Gennady Verkhivker ^*, Guido Tiana  , Carlo Camilloni  , Davide Provasi   and Ricardo A. Broglia   

^* Department of Pharmaceutical Chemistry, The University of Kansas, Lawrence, Kansas; Department of Physics, University of Milan, Milan, Italy; National Institute for Nuclear Physics, Milan Section, Milan, Italy; and The Niels Bohr Institute, University of Copenhagen, Copenhagen, Denmark

Correspondence: Address reprint requests to Gennady M. Verkhivker, Tel.: 785-864-1978; E-mail: verk{at}ku.edu.
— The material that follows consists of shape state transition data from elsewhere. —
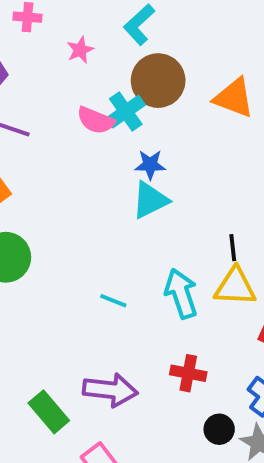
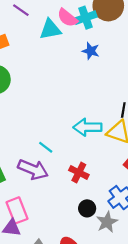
cyan triangle: (150, 200) -> (50, 29), moved
cyan arrow: (181, 294) -> (87, 127), turned -88
cyan line: (113, 301) -> (46, 147), moved

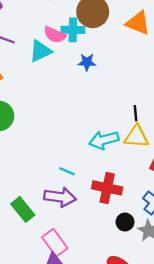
cyan cross: (85, 18) -> (73, 30), turned 35
red cross: (79, 172) -> (107, 188), size x1.4

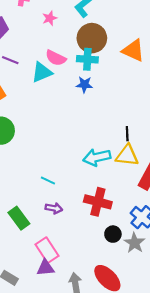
cyan cross: (73, 30) -> (87, 59), moved
cyan line: (67, 171) -> (48, 181), moved
purple arrow: (60, 197) -> (54, 208), size x0.6

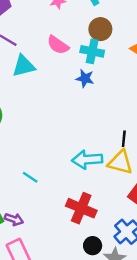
brown circle: (92, 38) -> (100, 29), size x0.7
cyan triangle: (42, 72) -> (24, 66), moved
purple arrow: (54, 208) -> (14, 219), moved

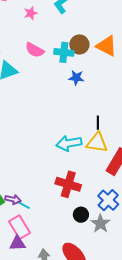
brown circle: (100, 29) -> (79, 44), moved
blue star: (85, 78) -> (76, 78), moved
cyan line: (30, 177) -> (23, 205), moved

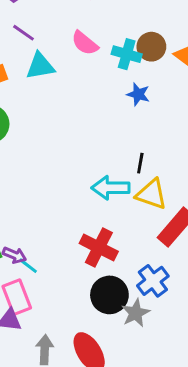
black line: (98, 123) -> (140, 163), moved
black circle: (81, 215) -> (109, 295), size x1.6

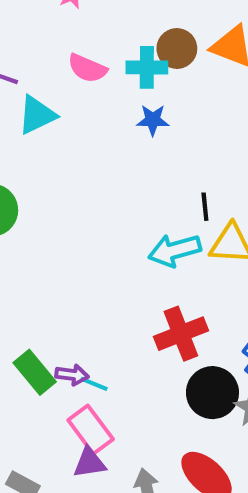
blue star: (138, 94) -> (153, 120), moved
red cross: (99, 247) -> (181, 334), turned -33

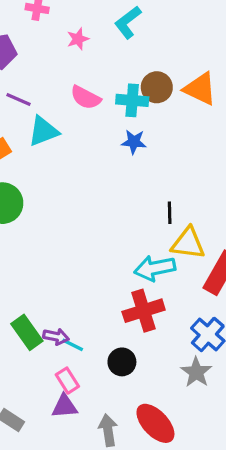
cyan arrow: (174, 250) -> (155, 268), moved
black circle: (212, 393) -> (122, 362), moved, size x0.7
pink rectangle: (91, 430) -> (67, 381), size x0.7

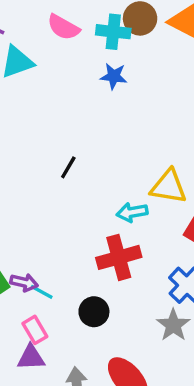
black line: (170, 213) -> (68, 167), moved, turned 30
cyan arrow: (155, 268) -> (132, 212), size x0.7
Biochemical experiments have recently revealed that the p-S8 peptide, with an amino-acid sequence identical to the conserved fragment 83–93 (S8) of the HIV-1 protease, can inhibit catalytic activity of the enzyme by interfering with protease folding and dimerization. In this study, we introduce a hierarchical modeling approach for understanding the molecular basis of the HIV-1 protease folding inhibition. Coarse-grained molecular docking simulations of the flexible p-S8 peptide with the ensembles of HIV-1 protease monomers have revealed structurally different complexes of the p-S8 peptide, which can be formed by targeting the conserved segment 24–34 (S2) of the folding nucleus (folding inhibition) and by interacting with the antiparallel termini β-sheet region (dimerization inhibition). All-atom molecular dynamics simulations of the inhibitor complexes with the HIV-1 PR monomer have been independently carried out for the predicted folding and dimerization binding modes of the p-S8 peptide, confirming the thermodynamic stability of these complexes. Binding free-energy calculations of the p-S8 peptide and its active analogs are then performed using molecular dynamics trajectories of the peptide complexes with the HIV-1 PR monomers. The results of this study have provided a plausible molecular model for the inhibitor intervention with the HIV-1 PR folding and dimerization and have accurately reproduced the experimental inhibition profiles of the active folding inhibitors.